Zo’n veertig professionals waren aanwezig bij de sessie. Na een korte en inspirerende introductie door Stefan Bödecker ontstond er een levendige discussie onder leiding van onze moderator Marion van der Voort. Het expertpanel bestond uit Egbert Dekker (directeur Vastgoed en Ontwikkeling Stadsgenoot), Ivan Nio (Stadsocioloog en Sociaal Bouwmeester Groningen) en Willeke van der Doelen (Sociaal en ruimtelijk strateeg Buurtbinders).
De discussie werd gevoerd op basis van vier thema’s: voorzieningen, samenwerking, woonkwaliteit en menging. We vonden elkaar in de noodzaak van samenwerken waarbij onderling vertrouwen en versnellen van processen uitgangspunt moet zijn voor de vernieuwing van de naoorlogse woonwijk. Er zijn een viertal punten die sterk naar voren kwamen in het gesprek:
Brede School Fiep Westendorp in de Delflandpleinbuurt (Stedenbouw Studio Vinke, Architect Paul de Ruiter)

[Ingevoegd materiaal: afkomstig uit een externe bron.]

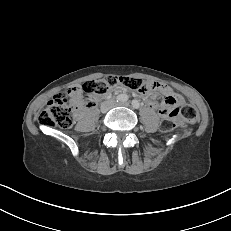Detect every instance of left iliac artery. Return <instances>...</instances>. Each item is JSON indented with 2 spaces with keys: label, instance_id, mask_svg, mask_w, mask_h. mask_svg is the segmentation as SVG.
<instances>
[{
  "label": "left iliac artery",
  "instance_id": "left-iliac-artery-1",
  "mask_svg": "<svg viewBox=\"0 0 231 231\" xmlns=\"http://www.w3.org/2000/svg\"><path fill=\"white\" fill-rule=\"evenodd\" d=\"M131 104L135 109H138L140 107V103L137 100H132Z\"/></svg>",
  "mask_w": 231,
  "mask_h": 231
}]
</instances>
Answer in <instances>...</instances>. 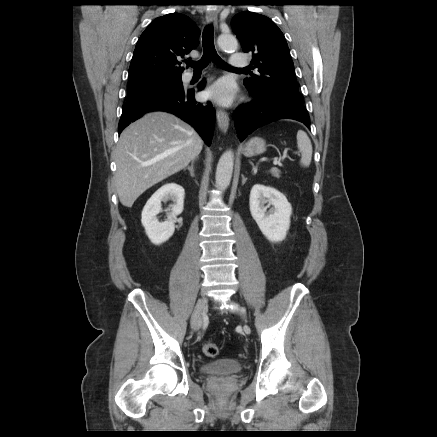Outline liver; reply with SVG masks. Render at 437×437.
<instances>
[{"mask_svg":"<svg viewBox=\"0 0 437 437\" xmlns=\"http://www.w3.org/2000/svg\"><path fill=\"white\" fill-rule=\"evenodd\" d=\"M202 146L189 124L166 112H151L130 124L114 151L121 204L131 208L147 189L185 168Z\"/></svg>","mask_w":437,"mask_h":437,"instance_id":"6515ba94","label":"liver"}]
</instances>
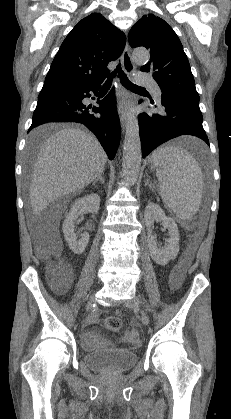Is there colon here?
I'll return each instance as SVG.
<instances>
[{
  "instance_id": "colon-1",
  "label": "colon",
  "mask_w": 231,
  "mask_h": 419,
  "mask_svg": "<svg viewBox=\"0 0 231 419\" xmlns=\"http://www.w3.org/2000/svg\"><path fill=\"white\" fill-rule=\"evenodd\" d=\"M48 272L54 280H63L68 276L67 268L62 262H50ZM104 326L110 331L117 332L122 327V321L117 316H107L104 319Z\"/></svg>"
}]
</instances>
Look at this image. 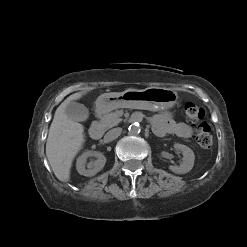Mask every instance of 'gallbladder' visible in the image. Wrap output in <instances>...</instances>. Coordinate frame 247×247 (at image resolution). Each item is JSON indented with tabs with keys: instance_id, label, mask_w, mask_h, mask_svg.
<instances>
[{
	"instance_id": "gallbladder-1",
	"label": "gallbladder",
	"mask_w": 247,
	"mask_h": 247,
	"mask_svg": "<svg viewBox=\"0 0 247 247\" xmlns=\"http://www.w3.org/2000/svg\"><path fill=\"white\" fill-rule=\"evenodd\" d=\"M65 114L69 119L81 122L87 120L89 111L83 104L70 102L65 108Z\"/></svg>"
}]
</instances>
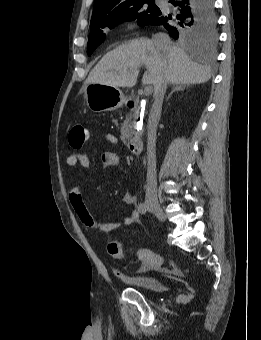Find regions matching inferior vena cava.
<instances>
[{
  "label": "inferior vena cava",
  "mask_w": 261,
  "mask_h": 340,
  "mask_svg": "<svg viewBox=\"0 0 261 340\" xmlns=\"http://www.w3.org/2000/svg\"><path fill=\"white\" fill-rule=\"evenodd\" d=\"M153 43L159 52H167L171 47L168 35L158 33L153 36ZM167 89V81H162L155 87L154 103L152 105L147 131V180L146 198L157 199V172H156V132L161 115L164 94Z\"/></svg>",
  "instance_id": "inferior-vena-cava-1"
}]
</instances>
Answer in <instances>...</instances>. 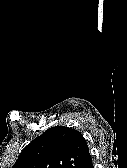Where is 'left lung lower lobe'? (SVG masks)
<instances>
[{"instance_id":"obj_1","label":"left lung lower lobe","mask_w":127,"mask_h":168,"mask_svg":"<svg viewBox=\"0 0 127 168\" xmlns=\"http://www.w3.org/2000/svg\"><path fill=\"white\" fill-rule=\"evenodd\" d=\"M80 168H93V164H92L91 155L89 153V150H87V152L84 156V159H83V163Z\"/></svg>"}]
</instances>
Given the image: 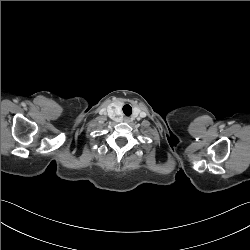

1. Voorzieningen zijn te vaak het kind van de rekening
De woningnood en verduurzamingsopgave leggen veel nadruk op verdichting en vernieuwing in bestaande wijken. Hoewel het lukt om woningen te realiseren, blijven nieuwe voorzieningen te vaak achter. In veel oude wijken verdwijnen zelfs scholen, buurtcentra en winkels. Dit heeft grote gevolgen voor de leefbaarheid, zeker voor bewoners die afhankelijk zijn van de nabijheid van voorzieningen. Juist deze voorzieningen zijn essentieel voor een goede leefkwaliteit. Het gaat daarbij niet alleen om sociale voorzieningen zoals scholen en buurtkamers, maar ook om zaken als openbare ruimte met verblijfskwaliteit en het bestrijden van vervoersarmoede.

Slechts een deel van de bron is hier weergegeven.